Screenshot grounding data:
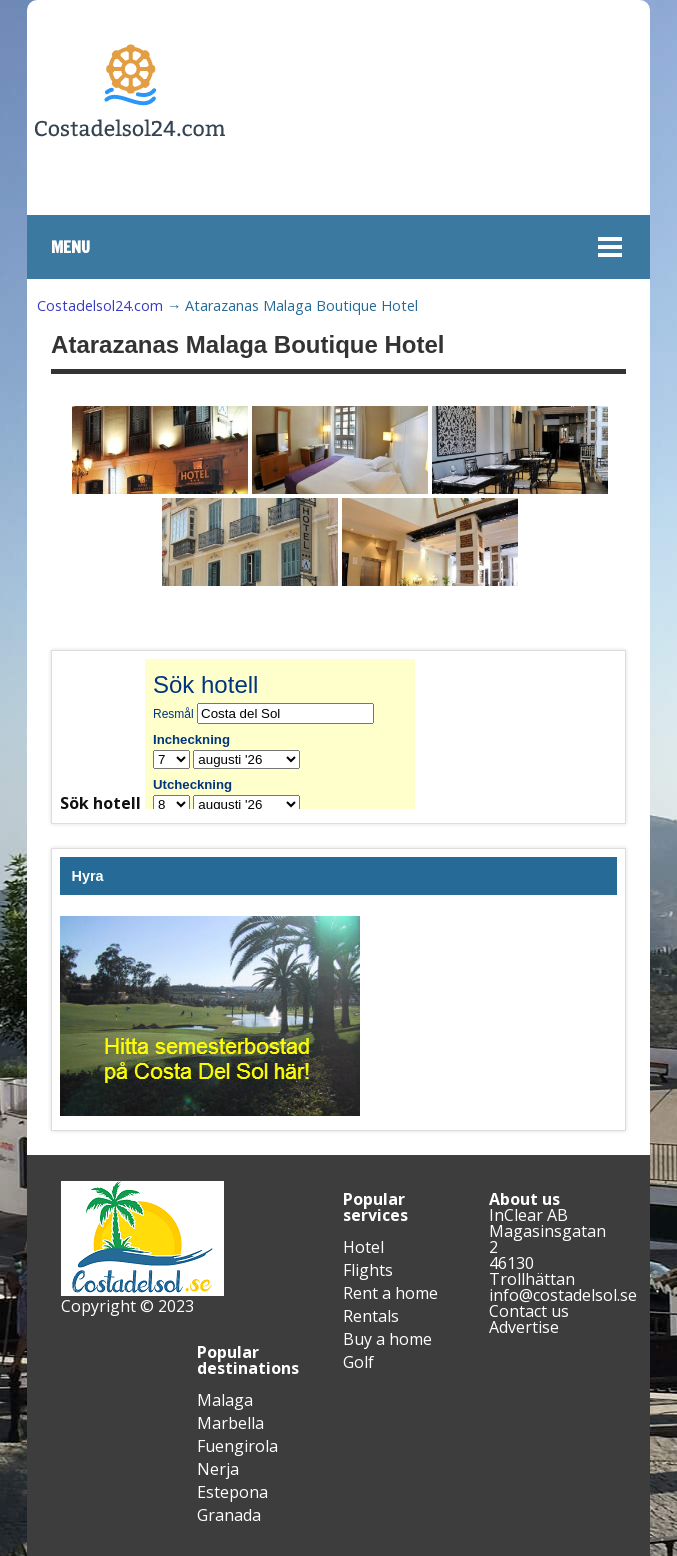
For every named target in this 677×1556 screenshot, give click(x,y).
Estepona (232, 1492)
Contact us (529, 1311)
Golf (358, 1362)
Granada (229, 1515)
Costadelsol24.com (100, 305)
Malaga (225, 1400)
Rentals (371, 1316)
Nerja (218, 1469)
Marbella (230, 1423)
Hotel (363, 1247)
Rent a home (390, 1293)
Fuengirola (237, 1446)
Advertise (524, 1327)
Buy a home (387, 1339)
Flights (368, 1270)
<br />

# WORK REQUEST
Omit the pictures, then output every record exactly as given.

# RESPONSE AREA
For every named target in this 677×1556 screenshot, give click(x,y).
Estepona (232, 1492)
Contact us (529, 1311)
Golf (358, 1362)
Granada (229, 1515)
Costadelsol24.com (100, 305)
Malaga (225, 1400)
Rentals (371, 1316)
Nerja (218, 1469)
Marbella (230, 1423)
Hotel (363, 1247)
Rent a home (390, 1293)
Fuengirola (237, 1446)
Advertise (524, 1327)
Buy a home (387, 1339)
Flights (368, 1270)
<br />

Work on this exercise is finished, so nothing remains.